### Your instructions
What lines below include the word "CrimsonPhotochromic"? Copy each one.

### Source material
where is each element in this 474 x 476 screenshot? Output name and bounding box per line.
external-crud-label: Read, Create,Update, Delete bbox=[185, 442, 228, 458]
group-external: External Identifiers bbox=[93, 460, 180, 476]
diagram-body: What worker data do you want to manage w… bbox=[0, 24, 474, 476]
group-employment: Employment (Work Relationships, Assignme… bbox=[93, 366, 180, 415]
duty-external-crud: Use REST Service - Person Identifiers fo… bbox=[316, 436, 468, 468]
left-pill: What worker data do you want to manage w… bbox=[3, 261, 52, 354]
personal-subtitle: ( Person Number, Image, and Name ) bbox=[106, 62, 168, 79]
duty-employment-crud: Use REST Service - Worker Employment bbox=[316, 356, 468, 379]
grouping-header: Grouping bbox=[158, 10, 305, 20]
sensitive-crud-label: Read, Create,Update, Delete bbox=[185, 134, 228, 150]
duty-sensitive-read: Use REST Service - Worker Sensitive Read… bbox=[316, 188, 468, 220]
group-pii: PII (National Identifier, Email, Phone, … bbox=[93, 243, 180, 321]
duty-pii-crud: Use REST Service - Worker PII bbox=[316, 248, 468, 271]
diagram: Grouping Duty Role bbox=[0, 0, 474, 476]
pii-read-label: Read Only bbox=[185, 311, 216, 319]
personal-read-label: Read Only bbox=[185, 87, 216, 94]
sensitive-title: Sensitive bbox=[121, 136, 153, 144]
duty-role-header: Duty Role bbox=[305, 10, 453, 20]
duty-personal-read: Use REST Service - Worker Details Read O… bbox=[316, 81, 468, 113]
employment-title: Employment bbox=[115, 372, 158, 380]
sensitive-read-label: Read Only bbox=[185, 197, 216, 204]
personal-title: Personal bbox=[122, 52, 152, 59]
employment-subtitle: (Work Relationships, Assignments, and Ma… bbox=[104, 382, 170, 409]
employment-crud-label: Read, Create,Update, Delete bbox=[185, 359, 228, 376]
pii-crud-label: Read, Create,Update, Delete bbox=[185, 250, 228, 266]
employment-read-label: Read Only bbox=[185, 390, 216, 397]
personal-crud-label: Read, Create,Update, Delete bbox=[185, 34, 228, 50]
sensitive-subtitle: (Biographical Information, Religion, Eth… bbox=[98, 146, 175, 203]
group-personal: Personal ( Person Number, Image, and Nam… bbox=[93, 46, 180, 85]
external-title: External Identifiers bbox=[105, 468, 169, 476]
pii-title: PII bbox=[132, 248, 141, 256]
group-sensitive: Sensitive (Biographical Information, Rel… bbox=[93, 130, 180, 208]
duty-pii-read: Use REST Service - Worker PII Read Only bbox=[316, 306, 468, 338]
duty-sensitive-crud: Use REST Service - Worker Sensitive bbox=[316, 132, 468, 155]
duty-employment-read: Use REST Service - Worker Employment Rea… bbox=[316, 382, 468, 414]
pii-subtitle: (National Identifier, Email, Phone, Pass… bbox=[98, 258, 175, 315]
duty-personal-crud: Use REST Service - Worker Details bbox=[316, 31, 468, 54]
---
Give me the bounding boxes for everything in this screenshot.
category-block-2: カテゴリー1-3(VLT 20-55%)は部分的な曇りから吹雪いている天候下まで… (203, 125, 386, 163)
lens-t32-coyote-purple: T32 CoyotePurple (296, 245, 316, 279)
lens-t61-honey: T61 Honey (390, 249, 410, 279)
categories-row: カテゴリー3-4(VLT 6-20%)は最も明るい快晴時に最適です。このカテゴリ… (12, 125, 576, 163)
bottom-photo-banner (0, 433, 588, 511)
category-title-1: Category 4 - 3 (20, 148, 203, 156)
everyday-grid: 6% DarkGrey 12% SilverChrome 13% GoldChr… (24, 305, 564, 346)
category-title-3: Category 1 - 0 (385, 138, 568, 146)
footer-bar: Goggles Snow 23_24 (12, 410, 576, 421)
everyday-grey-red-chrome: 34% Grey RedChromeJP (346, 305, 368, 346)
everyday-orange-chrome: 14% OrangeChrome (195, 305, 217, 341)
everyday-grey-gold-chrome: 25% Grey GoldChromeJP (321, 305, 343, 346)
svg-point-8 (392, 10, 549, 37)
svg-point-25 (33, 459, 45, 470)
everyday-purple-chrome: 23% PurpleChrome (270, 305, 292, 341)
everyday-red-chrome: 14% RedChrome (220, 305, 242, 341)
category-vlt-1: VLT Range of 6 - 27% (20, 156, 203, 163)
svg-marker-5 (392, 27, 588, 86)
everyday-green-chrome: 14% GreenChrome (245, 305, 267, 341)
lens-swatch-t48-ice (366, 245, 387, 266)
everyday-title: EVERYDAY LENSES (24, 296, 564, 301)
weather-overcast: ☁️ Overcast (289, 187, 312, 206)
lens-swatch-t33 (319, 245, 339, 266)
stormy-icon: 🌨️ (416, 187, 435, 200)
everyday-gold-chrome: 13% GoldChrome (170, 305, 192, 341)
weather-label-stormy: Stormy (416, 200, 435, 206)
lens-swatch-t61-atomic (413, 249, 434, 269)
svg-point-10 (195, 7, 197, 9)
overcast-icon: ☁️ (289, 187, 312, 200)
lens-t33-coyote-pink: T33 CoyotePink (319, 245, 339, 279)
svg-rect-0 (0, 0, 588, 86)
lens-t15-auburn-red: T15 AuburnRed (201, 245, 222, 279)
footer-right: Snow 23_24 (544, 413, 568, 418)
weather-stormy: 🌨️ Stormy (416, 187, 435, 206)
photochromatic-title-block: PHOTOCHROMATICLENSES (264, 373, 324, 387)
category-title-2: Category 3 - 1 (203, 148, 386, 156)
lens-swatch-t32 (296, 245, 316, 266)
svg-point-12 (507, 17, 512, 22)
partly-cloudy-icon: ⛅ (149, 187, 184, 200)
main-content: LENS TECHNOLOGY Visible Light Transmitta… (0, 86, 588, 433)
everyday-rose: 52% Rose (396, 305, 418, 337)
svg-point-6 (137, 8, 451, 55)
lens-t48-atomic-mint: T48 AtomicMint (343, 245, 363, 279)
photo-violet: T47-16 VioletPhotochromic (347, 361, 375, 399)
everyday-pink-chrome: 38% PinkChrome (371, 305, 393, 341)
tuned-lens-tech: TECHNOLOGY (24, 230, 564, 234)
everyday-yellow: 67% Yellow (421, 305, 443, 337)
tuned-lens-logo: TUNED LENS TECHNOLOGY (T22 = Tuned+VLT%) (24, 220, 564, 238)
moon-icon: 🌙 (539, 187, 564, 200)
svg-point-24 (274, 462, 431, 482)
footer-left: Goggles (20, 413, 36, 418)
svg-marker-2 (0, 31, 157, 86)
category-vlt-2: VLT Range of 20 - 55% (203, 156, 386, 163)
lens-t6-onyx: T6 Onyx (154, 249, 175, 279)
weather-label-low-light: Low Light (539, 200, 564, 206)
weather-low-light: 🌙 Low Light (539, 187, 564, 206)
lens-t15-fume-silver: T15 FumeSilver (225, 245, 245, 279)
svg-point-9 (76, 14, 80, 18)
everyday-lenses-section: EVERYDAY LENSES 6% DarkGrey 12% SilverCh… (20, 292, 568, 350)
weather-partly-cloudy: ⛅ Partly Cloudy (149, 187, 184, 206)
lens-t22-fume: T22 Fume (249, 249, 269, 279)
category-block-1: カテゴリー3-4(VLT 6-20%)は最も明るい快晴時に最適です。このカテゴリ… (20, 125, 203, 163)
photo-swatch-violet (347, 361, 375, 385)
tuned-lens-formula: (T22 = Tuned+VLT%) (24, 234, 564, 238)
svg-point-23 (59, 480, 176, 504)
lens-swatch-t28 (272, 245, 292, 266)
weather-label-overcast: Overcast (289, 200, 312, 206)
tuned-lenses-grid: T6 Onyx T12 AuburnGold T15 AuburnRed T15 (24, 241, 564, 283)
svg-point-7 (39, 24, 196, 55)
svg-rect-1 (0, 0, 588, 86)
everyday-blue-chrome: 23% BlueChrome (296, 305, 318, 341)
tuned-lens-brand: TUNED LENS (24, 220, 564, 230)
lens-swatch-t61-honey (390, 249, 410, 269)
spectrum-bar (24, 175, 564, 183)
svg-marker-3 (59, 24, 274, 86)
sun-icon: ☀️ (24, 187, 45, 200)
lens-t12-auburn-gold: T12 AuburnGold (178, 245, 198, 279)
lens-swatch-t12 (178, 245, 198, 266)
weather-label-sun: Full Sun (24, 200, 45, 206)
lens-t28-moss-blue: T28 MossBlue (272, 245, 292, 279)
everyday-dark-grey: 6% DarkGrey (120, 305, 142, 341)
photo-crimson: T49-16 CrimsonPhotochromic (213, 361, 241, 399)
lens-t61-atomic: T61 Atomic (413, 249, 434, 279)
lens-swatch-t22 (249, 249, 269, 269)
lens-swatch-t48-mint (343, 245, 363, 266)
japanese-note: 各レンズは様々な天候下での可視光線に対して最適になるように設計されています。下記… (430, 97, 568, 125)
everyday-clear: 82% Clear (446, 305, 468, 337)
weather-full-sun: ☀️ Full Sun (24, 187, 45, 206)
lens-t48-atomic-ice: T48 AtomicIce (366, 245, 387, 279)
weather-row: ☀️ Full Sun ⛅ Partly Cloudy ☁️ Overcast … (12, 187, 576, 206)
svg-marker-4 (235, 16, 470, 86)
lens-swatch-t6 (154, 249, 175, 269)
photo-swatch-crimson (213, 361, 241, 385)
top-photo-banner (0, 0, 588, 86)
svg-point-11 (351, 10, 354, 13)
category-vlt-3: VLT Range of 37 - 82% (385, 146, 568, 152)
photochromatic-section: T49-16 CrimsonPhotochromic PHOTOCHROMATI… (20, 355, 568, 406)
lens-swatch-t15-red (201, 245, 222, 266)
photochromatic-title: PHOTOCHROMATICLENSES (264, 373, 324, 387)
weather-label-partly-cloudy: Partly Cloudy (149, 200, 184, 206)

### Written response
photo-crimson: T49-16 CrimsonPhotochromic (213, 361, 241, 399)
photochromatic-section: T49-16 CrimsonPhotochromic PHOTOCHROMATI… (20, 355, 568, 406)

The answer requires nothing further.